--- START ---

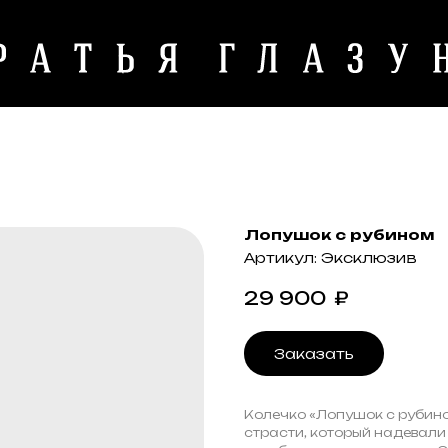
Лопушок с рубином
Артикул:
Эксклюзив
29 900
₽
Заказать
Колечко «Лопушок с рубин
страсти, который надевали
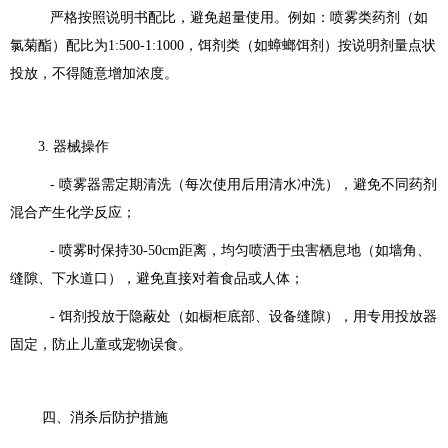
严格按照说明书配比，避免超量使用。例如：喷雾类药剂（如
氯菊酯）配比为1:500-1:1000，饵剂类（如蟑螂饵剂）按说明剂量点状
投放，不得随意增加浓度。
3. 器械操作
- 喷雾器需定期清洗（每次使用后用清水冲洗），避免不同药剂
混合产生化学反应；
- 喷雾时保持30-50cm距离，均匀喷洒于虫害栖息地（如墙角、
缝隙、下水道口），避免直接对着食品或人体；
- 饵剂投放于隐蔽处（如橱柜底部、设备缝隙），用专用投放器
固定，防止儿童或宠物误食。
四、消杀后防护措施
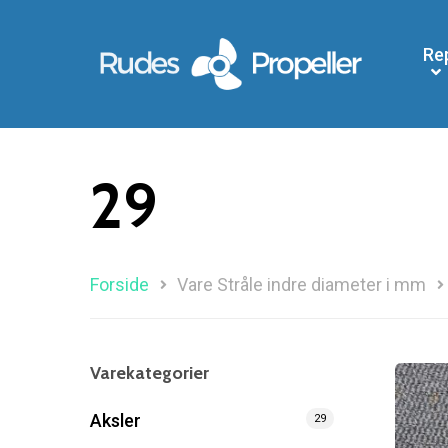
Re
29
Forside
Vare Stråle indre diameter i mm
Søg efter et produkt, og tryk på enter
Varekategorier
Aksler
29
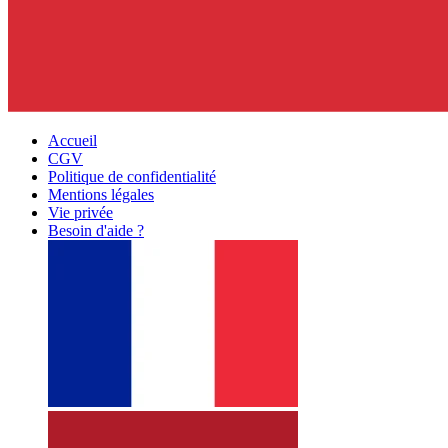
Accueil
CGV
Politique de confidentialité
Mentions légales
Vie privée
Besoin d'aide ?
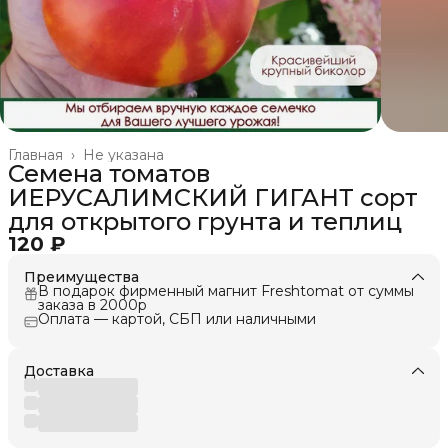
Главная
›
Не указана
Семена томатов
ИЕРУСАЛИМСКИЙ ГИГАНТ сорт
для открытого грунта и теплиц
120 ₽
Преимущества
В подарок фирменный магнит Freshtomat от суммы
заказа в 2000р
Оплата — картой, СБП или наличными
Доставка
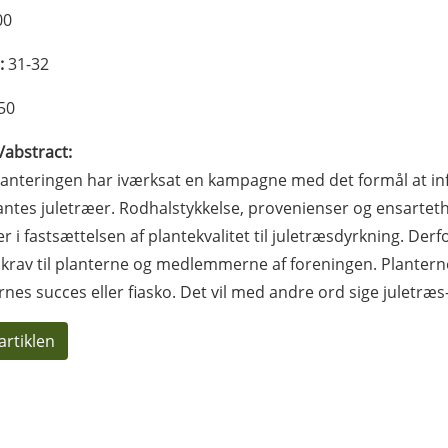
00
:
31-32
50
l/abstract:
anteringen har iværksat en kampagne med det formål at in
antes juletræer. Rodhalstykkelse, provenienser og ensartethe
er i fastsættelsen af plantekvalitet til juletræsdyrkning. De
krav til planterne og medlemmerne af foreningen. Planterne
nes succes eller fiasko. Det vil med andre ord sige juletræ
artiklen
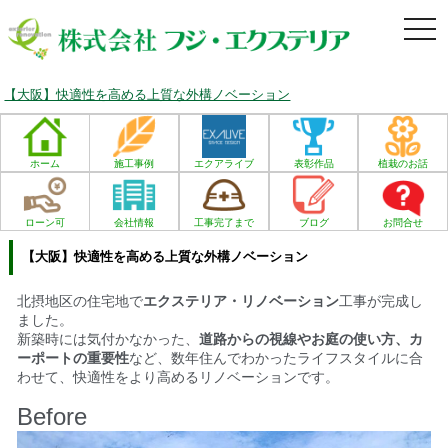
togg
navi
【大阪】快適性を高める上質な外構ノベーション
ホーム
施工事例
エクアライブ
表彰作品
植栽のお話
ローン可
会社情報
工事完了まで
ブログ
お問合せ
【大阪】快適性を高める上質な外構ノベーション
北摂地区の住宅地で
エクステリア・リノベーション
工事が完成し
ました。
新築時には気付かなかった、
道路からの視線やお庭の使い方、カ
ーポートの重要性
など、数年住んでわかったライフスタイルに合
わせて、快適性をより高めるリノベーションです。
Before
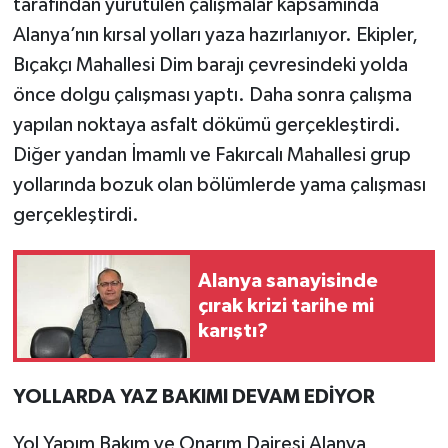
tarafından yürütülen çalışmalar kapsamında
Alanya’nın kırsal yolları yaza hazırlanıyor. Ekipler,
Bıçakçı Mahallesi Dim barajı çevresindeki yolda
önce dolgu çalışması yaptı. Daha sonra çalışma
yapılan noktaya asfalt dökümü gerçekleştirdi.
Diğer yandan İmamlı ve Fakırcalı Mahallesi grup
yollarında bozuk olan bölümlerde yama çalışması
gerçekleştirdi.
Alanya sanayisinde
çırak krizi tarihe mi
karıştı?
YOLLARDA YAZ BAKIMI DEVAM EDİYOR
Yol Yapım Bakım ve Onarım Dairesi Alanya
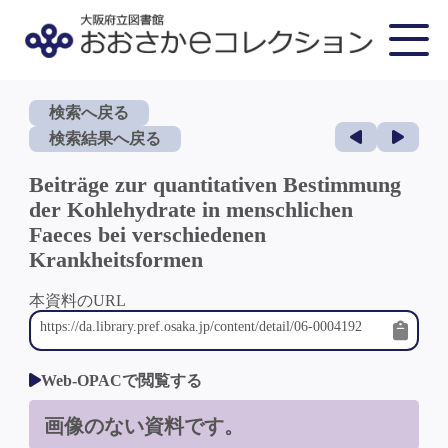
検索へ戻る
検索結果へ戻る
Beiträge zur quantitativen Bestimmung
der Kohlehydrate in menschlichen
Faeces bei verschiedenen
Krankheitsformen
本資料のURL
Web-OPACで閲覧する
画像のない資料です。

--- END ---
--- START ---

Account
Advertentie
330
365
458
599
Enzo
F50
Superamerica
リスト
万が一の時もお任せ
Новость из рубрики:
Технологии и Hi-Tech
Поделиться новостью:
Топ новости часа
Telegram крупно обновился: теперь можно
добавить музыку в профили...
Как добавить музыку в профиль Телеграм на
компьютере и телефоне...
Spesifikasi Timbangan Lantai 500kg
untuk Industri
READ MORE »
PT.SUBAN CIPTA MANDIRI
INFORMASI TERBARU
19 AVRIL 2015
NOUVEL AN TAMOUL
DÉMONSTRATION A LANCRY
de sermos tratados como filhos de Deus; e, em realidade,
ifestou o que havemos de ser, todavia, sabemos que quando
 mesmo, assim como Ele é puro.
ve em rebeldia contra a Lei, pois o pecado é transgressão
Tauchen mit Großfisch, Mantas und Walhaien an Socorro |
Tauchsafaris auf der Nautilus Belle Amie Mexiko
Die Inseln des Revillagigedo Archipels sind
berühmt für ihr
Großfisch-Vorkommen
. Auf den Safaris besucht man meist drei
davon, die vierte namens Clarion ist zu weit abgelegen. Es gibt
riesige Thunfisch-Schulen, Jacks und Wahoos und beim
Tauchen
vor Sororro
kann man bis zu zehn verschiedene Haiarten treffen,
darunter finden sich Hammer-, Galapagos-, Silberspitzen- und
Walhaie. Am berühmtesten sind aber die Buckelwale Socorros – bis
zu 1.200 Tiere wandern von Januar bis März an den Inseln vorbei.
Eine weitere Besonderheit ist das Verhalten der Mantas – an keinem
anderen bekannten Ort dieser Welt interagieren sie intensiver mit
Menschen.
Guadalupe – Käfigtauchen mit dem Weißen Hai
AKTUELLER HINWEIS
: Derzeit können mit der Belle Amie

--- END ---

What is needed.
The range runs from the line above containing "добавить музыку в профили..." to the line containing "der Belle Amie", inclusive. Restate those lines word for word and no others.

Response to the exercise.
добавить музыку в профили...
Как добавить музыку в профиль Телеграм на
компьютере и телефоне...
Spesifikasi Timbangan Lantai 500kg
untuk Industri
READ MORE »
PT.SUBAN CIPTA MANDIRI
INFORMASI TERBARU
19 AVRIL 2015
NOUVEL AN TAMOUL
DÉMONSTRATION A LANCRY
de sermos tratados como filhos de Deus; e, em realidade,
ifestou o que havemos de ser, todavia, sabemos que quando
 mesmo, assim como Ele é puro.
ve em rebeldia contra a Lei, pois o pecado é transgressão
Tauchen mit Großfisch, Mantas und Walhaien an Socorro |
Tauchsafaris auf der Nautilus Belle Amie Mexiko
Die Inseln des Revillagigedo Archipels sind
berühmt für ihr
Großfisch-Vorkommen
. Auf den Safaris besucht man meist drei
davon, die vierte namens Clarion ist zu weit abgelegen. Es gibt
riesige Thunfisch-Schulen, Jacks und Wahoos und beim
Tauchen
vor Sororro
kann man bis zu zehn verschiedene Haiarten treffen,
darunter finden sich Hammer-, Galapagos-, Silberspitzen- und
Walhaie. Am berühmtesten sind aber die Buckelwale Socorros – bis
zu 1.200 Tiere wandern von Januar bis März an den Inseln vorbei.
Eine weitere Besonderheit ist das Verhalten der Mantas – an keinem
anderen bekannten Ort dieser Welt interagieren sie intensiver mit
Menschen.
Guadalupe – Käfigtauchen mit dem Weißen Hai
AKTUELLER HINWEIS
: Derzeit können mit der Belle Amie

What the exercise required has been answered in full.